Walter straggled behind, coming through the door last; it swooshed closed behind him. The sounds of heavy machinery whirring into operation emanated from the hangar, and a light above the door winked from green to red.

“Uh, Stanley?” Molly said. “Is our ship gonna be okay?”

“What? Oh, of course. It will be valet parked until you are ready to leave. Must make room for our new arrivals! Busy, busy.” As if to demonstrate, Stanley turned and started walking swiftly down the long, tiled hallway.

Molly pictured Parsona being parked in the vacuum of the hangar and thought about the poor Wadi in her crew quarters. She guessed there were several days of atmosphere locked up in the ship, and their visit shouldn’t take nearly that long. She tried not to worry and hurried after Stanley, past doors labeled “Hangar Six” and “Hangar Four.” Their guide kept up the pace as he launched into a history of the company.

“Founded in 2312, LIFE was designed to offer an alternative to the finality of death. The brainchild of Dr. Arthur Dakura, a wonderful philanthropist and brilliant psychologist, it fulfills the broken promise of so many ancient systems of belief—”

Stanley spun around on the group and threw his hands wide across the hall.

“—Heaven,” he gushed, saying it as if he were about to unveil a new private-class GN starship model. The maneuver was flamboyant enough to make Walter glance up from his computer.

Molly and Cole froze. She wondered if they were supposed to ask a question at this point, then Stanley whirled back around and continued to walk and talk.

“What Dr.
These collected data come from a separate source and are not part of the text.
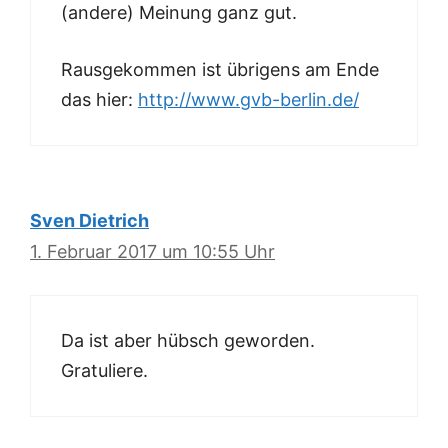
(andere) Meinung ganz gut.
Rausgekommen ist übrigens am Ende
das hier:
http://www.gvb-berlin.de/
Sven Dietrich
1. Februar 2017 um 10:55 Uhr
Da ist aber hübsch geworden.
Gratuliere.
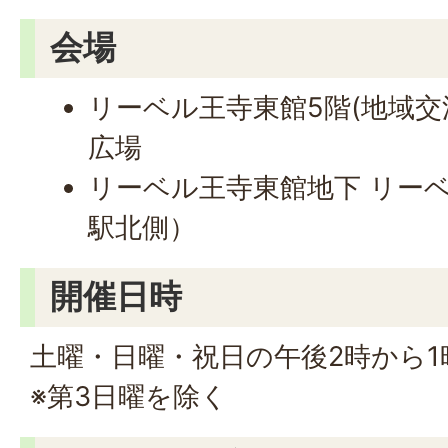
会場
リーベル王寺東館5階(地域
広場
リーベル王寺東館地下 リーベ
駅北側）
開催日時
土曜・日曜・祝日の午後2時から1
※第3日曜を除く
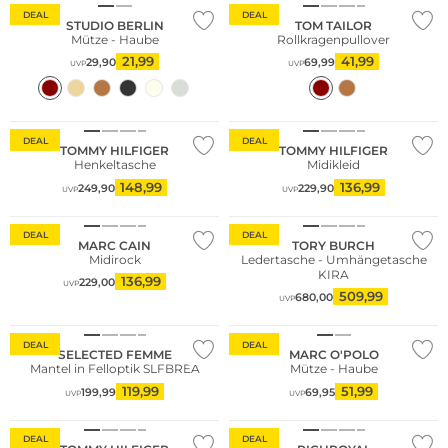
DEAL
DEAL
STUDIO BERLIN
TOM TAILOR
Mütze - Haube
Rollkragenpullover
21,99
41,99
29,90
69,99
UVP
UVP
DEAL
DEAL
TOMMY HILFIGER
TOMMY HILFIGER
Henkeltasche
Midikleid
148,99
136,99
249,90
229,90
UVP
UVP
Fashion Tipp
DEAL
DEAL
MARC CAIN
TORY BURCH
Midirock
Ledertasche - Umhängetasche
KIRA
136,99
229,00
UVP
509,99
680,00
UVP
Nachhaltig
DEAL
DEAL
SELECTED FEMME
MARC O'POLO
Mantel in Felloptik SLFBREA
Mütze - Haube
119,99
51,99
199,99
69,95
UVP
UVP
DEAL
DEAL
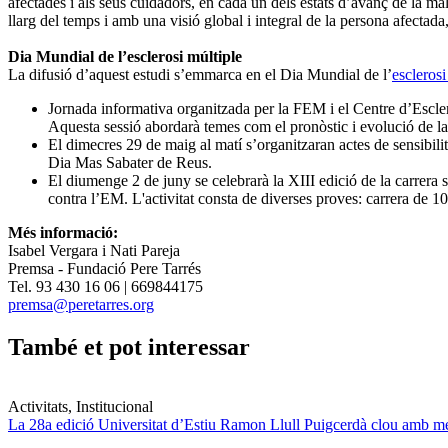
afectades i als seus cuidadors, en cada un dels estats d’avanç de la ma
llarg del temps i amb una visió global i integral de la persona afectada,
Dia Mundial de l’esclerosi múltiple
La difusió d’aquest estudi s’emmarca en el Dia Mundial de l’
esclerosi
Jornada informativa organitzada per la FEM i el Centre d’Escler
Aquesta sessió abordarà temes com el pronòstic i evolució de la 
El dimecres 29 de maig al matí s’organitzaran actes de sensibilit
Dia Mas Sabater de Reus.
El diumenge 2 de juny se celebrarà la XIII edició de la carrera so
contra l’EM. L'activitat consta de diverses proves: carrera de 10
Més informació:
Isabel Vergara i Nati Pareja
Premsa - Fundació Pere Tarrés
Tel. 93 430 16 06 | 669844175
premsa@peretarres.org
També et pot interessar
Activitats, Institucional
La 28a edició Universitat d’Estiu Ramon Llull Puigcerdà clou amb mé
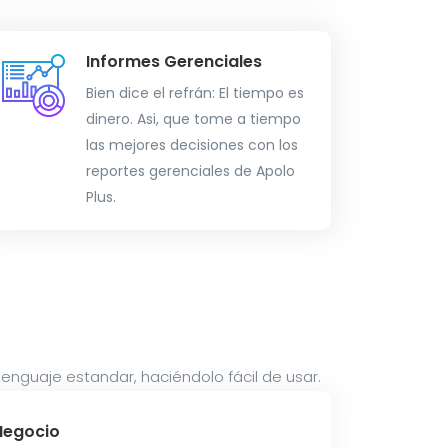
Informes Gerenciales
Bien dice el refrán: El tiempo es
dinero. Asi, que tome a tiempo
las mejores decisiones con los
reportes gerenciales de Apolo
Plus.
 lenguaje estandar, haciéndolo fácil de usar.
Negocio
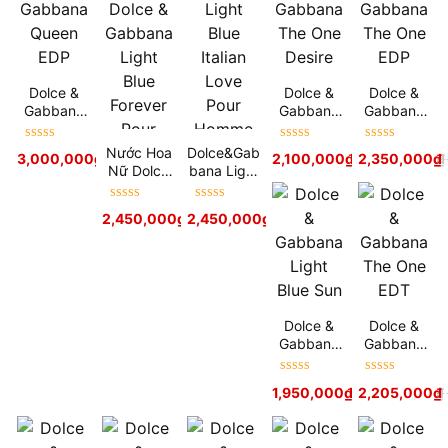
Dolce &
Dolce &
Dolce &
Gabbana
Gabbana
Gabbana
Queen
The One
The One
EDP
Desire
EDP
Được xếp
Được xếp
Được xếp
Nước Hoa
Dolce&Gab
3,000,000
₫
3,900,000
₫
2,100,000
₫
2,350,000
3,000,000
₫
₫
hạng
5
sao
hạng
5
sao
hạng
5
sao
Nữ Dolce
bana Light
& Gabbana
Blue Italian
Light Blue
Love Pour
Được xếp
Được xếp
2,450,000
₫
2,450,000
3,500,000
₫
₫
3,200,000
₫
Forever
Homme
hạng
5
sao
hạng
5
sao
Pour
Femme
Dolce &
Dolce &
Gabbana
Gabbana
Light Blue
The One
Sun
EDT
Được xếp
Được xếp
1,950,000
₫
2,205,000
3,000,000
₫
₫
hạng
5
sao
hạng
5
sao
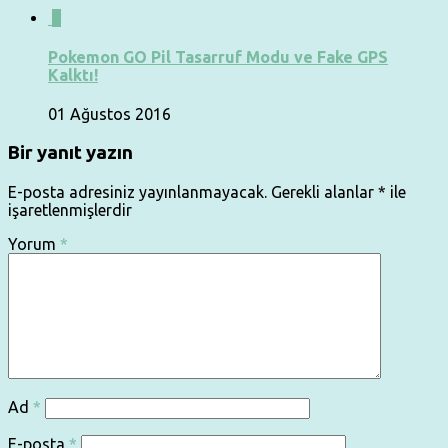
0
Pokemon GO Pil Tasarruf Modu ve Fake GPS
Kalktı!
01 Ağustos 2016
Bir yanıt yazın
E-posta adresiniz yayınlanmayacak.
Gerekli alanlar
*
ile
işaretlenmişlerdir
Yorum
*
Ad
*
E-posta
*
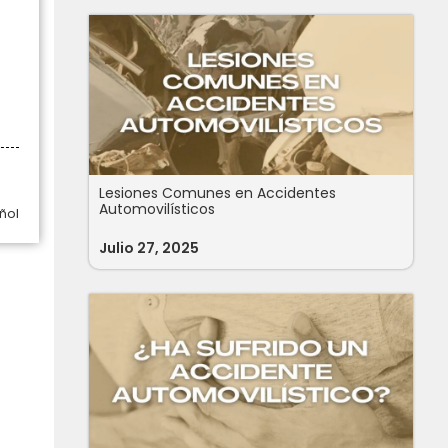
Lesiones Comunes en Accidentes
Automovilísticos
ñol
Julio 27, 2025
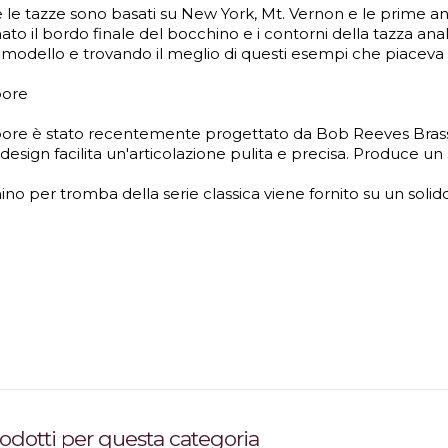
 e le tazze sono basati su New York, Mt. Vernon e le prime a
ato il bordo finale del bocchino e i contorni della tazza an
 modello e trovando il meglio di questi esempi che piaceva a
bore
ore è stato recentemente progettato da Bob Reeves Brass. Suo
esign facilita un'articolazione pulita e precisa. Produce un
hino per tromba della serie classica viene fornito su un sol
C
prodotti per questa categoria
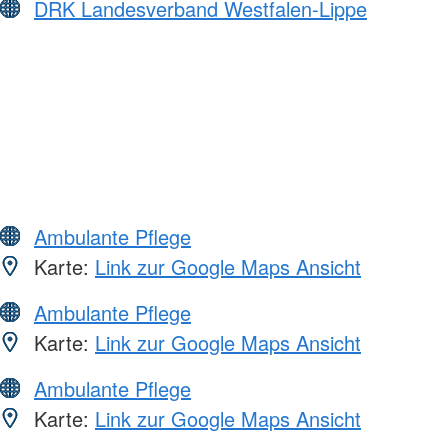
DRK Landesverband Westfalen-Lippe
Ambulante Pflege
Karte:
Link zur Google Maps Ansicht
Ambulante Pflege
Karte:
Link zur Google Maps Ansicht
Ambulante Pflege
Karte:
Link zur Google Maps Ansicht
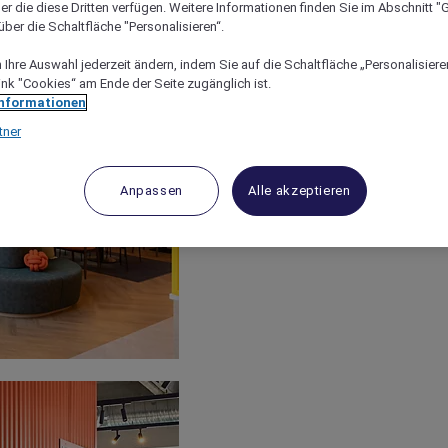
er die diese Dritten verfügen. Weitere Informationen finden Sie im Abschnitt "G
ber die Schaltfläche "Personalisieren“.
Ihre Auswahl jederzeit ändern, indem Sie auf die Schaltfläche „Personalisieren
ink "Cookies“ am Ende der Seite zugänglich ist.
Informationen
tner
Anpassen
Alle akzeptieren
Dakura discovered in his mapping of the human brain was that it works just like a computer. Data flows in, the computer does some crunching, and data flows back out. Simple as that.”

“If it’s so simple,” Cole asked, “what makes this Arthur guy so smart?”

“Excellent question. Step right through here, please.” A door opposite Hangar Eight led the small group into a lobby of sorts. There were several other figures in suits milling about, all of them identical to Stanley in every way. One of them looked up from behind a large wooden desk and smiled. Another passed right by them, escorting an elderly lady. This Stanley reached into his suit and proffered a handkerchief, which the woman accepted and sniffled into.

Molly moved aside to let them pass, watching the duo head out toward the hangars.

Dozens of identical voices could be heard talking with prospective clients, family members, and each other. Molly nodded to another human whose eye she caught, the feeling of evolutionary kinship as powerful as it was absurd—a sense of tribalism thousands of years past its usefulness.